From optimization to wisdom: Fostering a patient-centered professional identity
The recently published realist review on teaching person-centred care through Medicines Optimization (MO)1 offers a timely and welcome contribution to the field. It explores how medical educators can teach medication-related decisions (including prescribing and deprescribing) as both technical skills and patient-centred practices. The authors advocate for an approach that prioritizes thoughtful clinical reasoning rooted in person-centred care, rather than procedural competence alone.
This commentary extends that perspective by arguing that prescribing is not just a routine, automated task. It is a critical point where clinical reasoning, moral judgement and emotional regulation converge, challenging students to integrate these dimensions in real-time decisions. Prescribing compels learners to navigate uncertainty, conflicting values and the responsibilities of patient-centred care and in doing so, serves as an entry point into their professional identity formation. To foster this development, we must go beyond teaching pharmacology or prescribing guidelines. As medical educators, we must cultivate pedagogies that support students as cognitive, moral and emotional agents.
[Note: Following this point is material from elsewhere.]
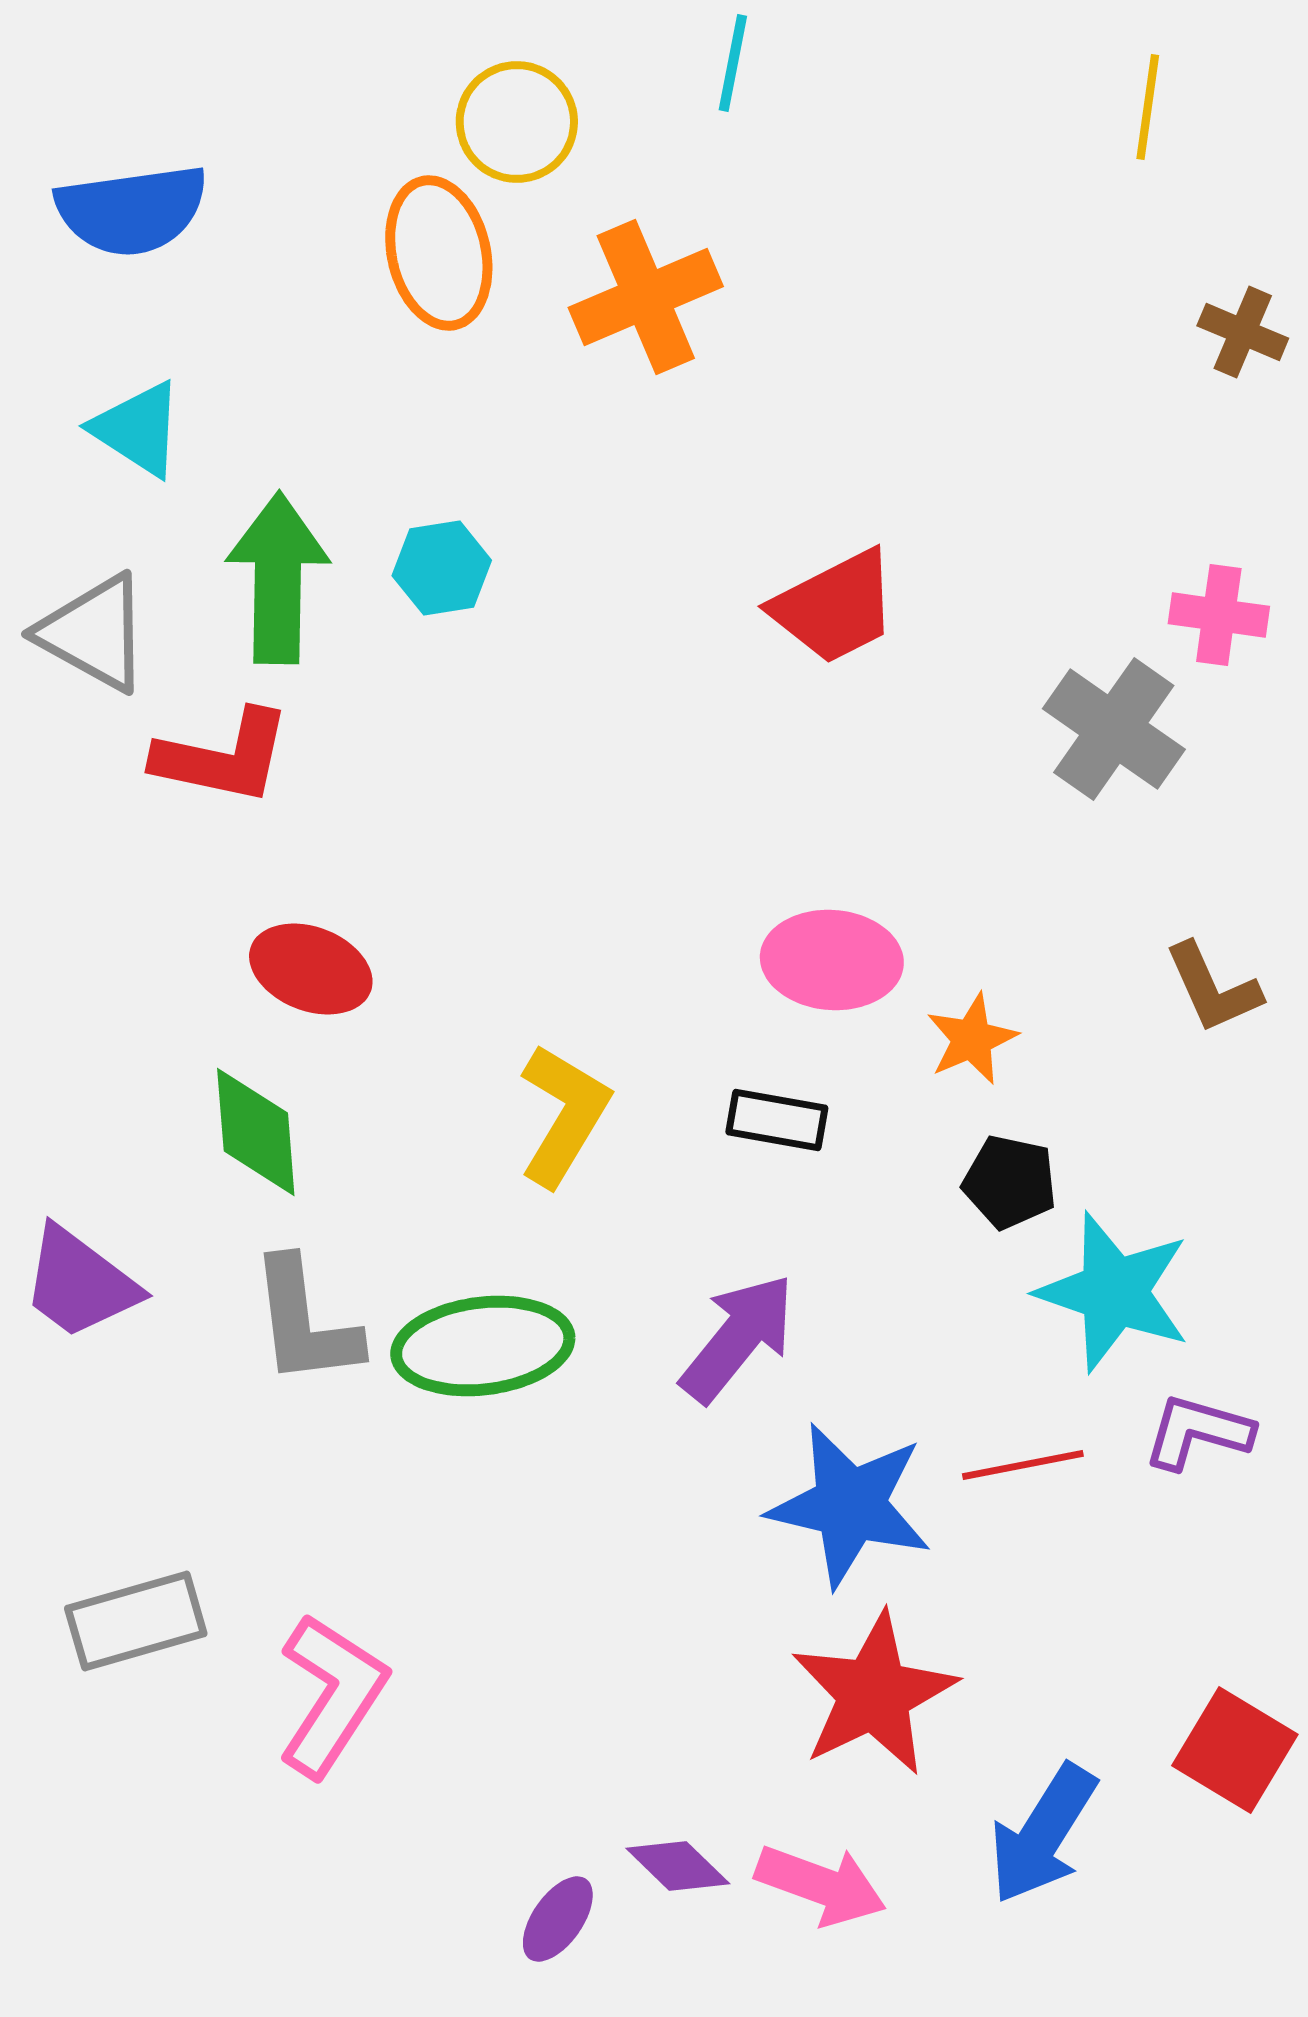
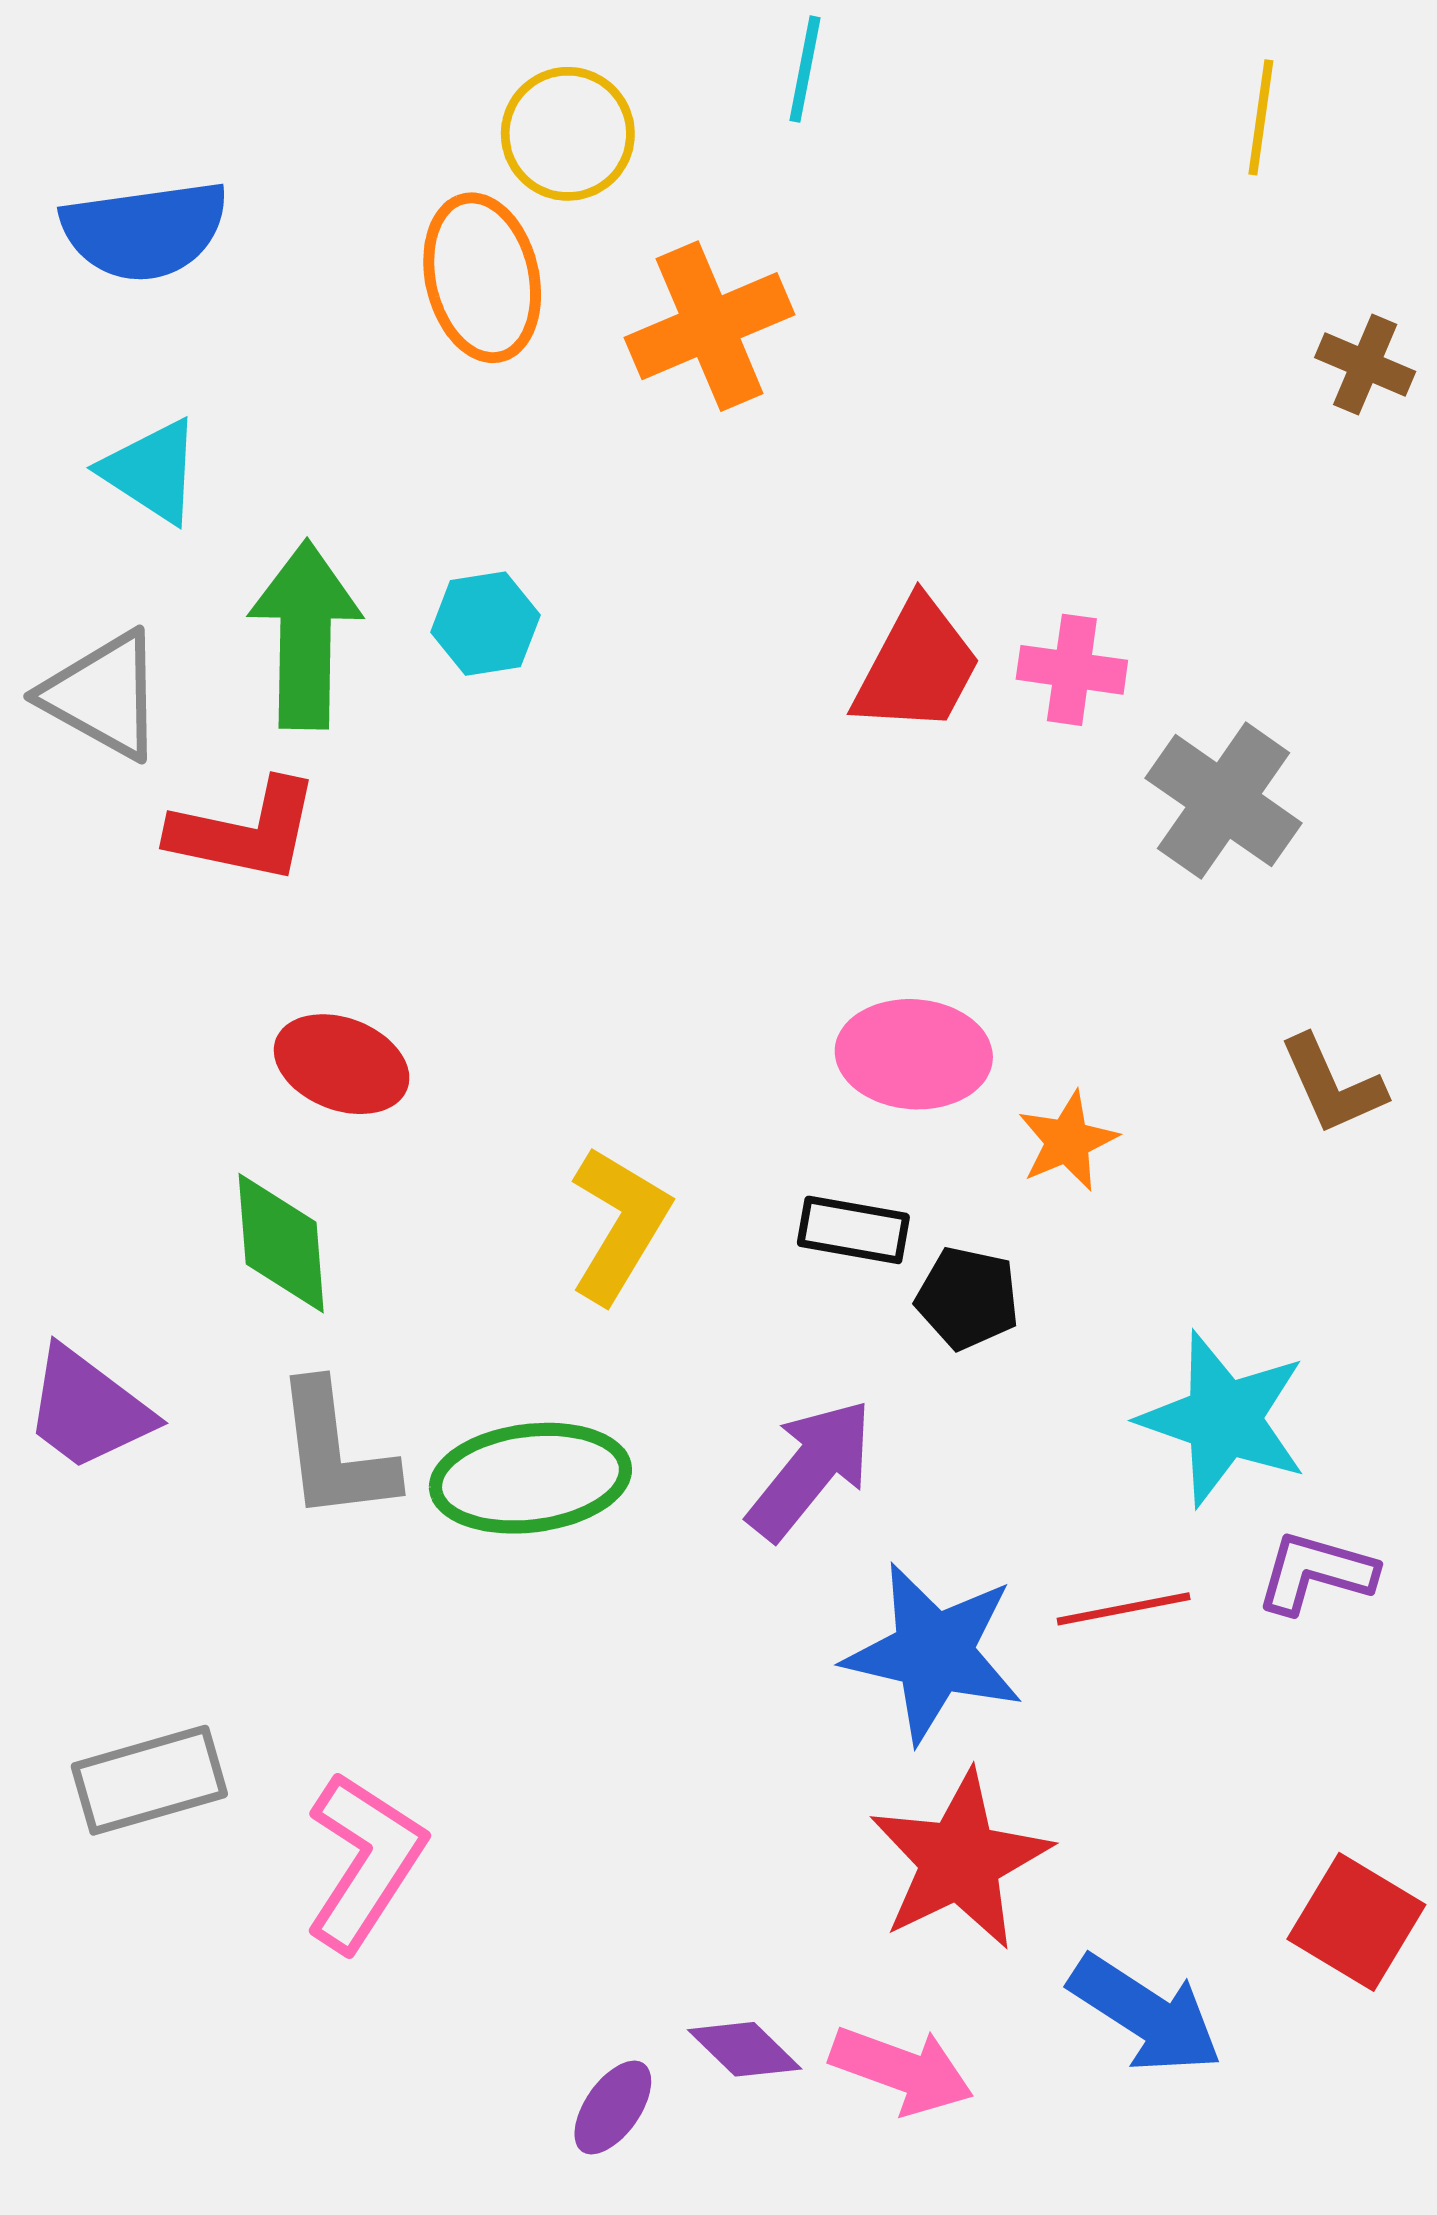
red trapezoid: (835, 607) -> (917, 667), turned -35
pink cross: (1219, 615) -> (1072, 670), moved
black pentagon: (1010, 1182) -> (968, 1298), moved
blue arrow: (1043, 1834) -> (1146, 2014), turned -89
To begin, consider the cognitive dimension of prescribing. Before a prescription is written, students must engage in clinical reasoning and reach a diagnosis. Clinical reasoning is not just memorizing guidelines or following a diagnostic checklist.2 Rather, it is a dynamic process of pattern recognition and analytical thinking that enables physicians to navigate clinical uncertainty toward a reasoned diagnosis. Students soon realize that foundational knowledge—while necessary—is insufficient. They must interpret the signs and symptoms in complex, real-world contexts, often while trying to avoid cognitive bias. Clinical reasoning demands the constant integration of prior knowledge with new evidence, as well as the ability to revisit and reassess assumptions. For example, imagine John, a 60-year-old man presenting with acute chest pain. The student must distinguish among a myocardial infarction, aortic dissection or a panic attack. After arriving at a diagnosis, the complexity deepens: Treatment decisions must balance clinical evidence with contextual factors. If thrombolytics are indicated, the risks must be weighed in light of John's specific case. At this point, a second dimension, which runs parallel to and transcends the clinical aspects of care arises—moral judgement.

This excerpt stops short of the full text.